▶ WHAT THIS TASK INVOLVES:
Only the words of the entries are wanted, repeated exactly and without images.

▶ DATA TO USE:
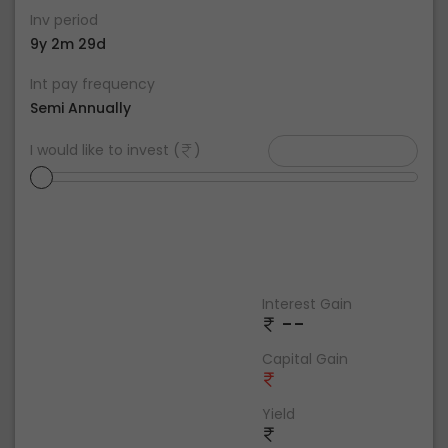
Inv period
9y 2m 29d
Int pay frequency
Semi Annually
I would like to invest (
)
Interest Gain
--
Capital Gain
Yield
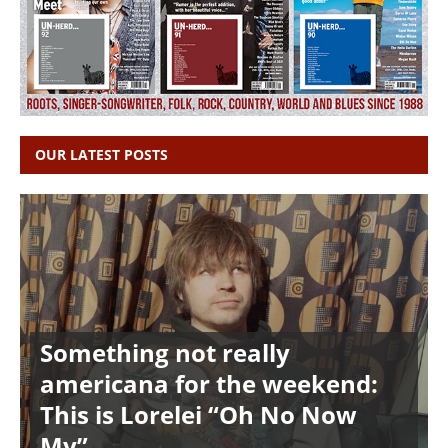
OUR LATEST POSTS
Something not really
americana for the weekend:
This is Lorelei “Oh No Now
My”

▶ RESULT FOR THIS EXERCISE:
Inv period
9y 2m 29d
Int pay frequency
Semi Annually
I would like to invest (
)
Interest Gain
--
Capital Gain
Yield
OUR LATEST POSTS
Something not really
americana for the weekend:
This is Lorelei “Oh No Now
My”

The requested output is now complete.